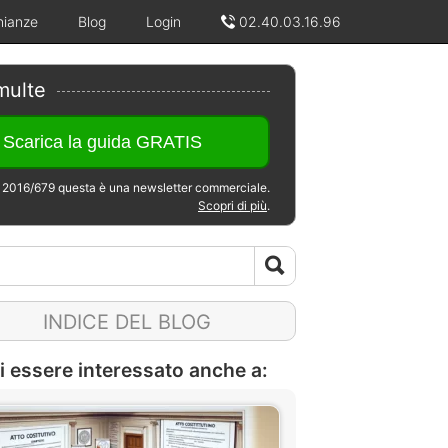
nianze
Blog
Login
02.40.03.16.96
multe
2016/679 questa è una newsletter commerciale.
Scopri di più
.
INDICE DEL BLOG
i essere interessato anche a:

◆ **DIRECTIONS FOR THIS TASK**
Going from the line that contains "02.40.03.16.96" to the last line of the records, reproduce every line as written.

◆ **PROBLEM SOLUTION**
02.40.03.16.96
multe
2016/679 questa è una newsletter commerciale.
Scopri di più
.
INDICE DEL BLOG
i essere interessato anche a:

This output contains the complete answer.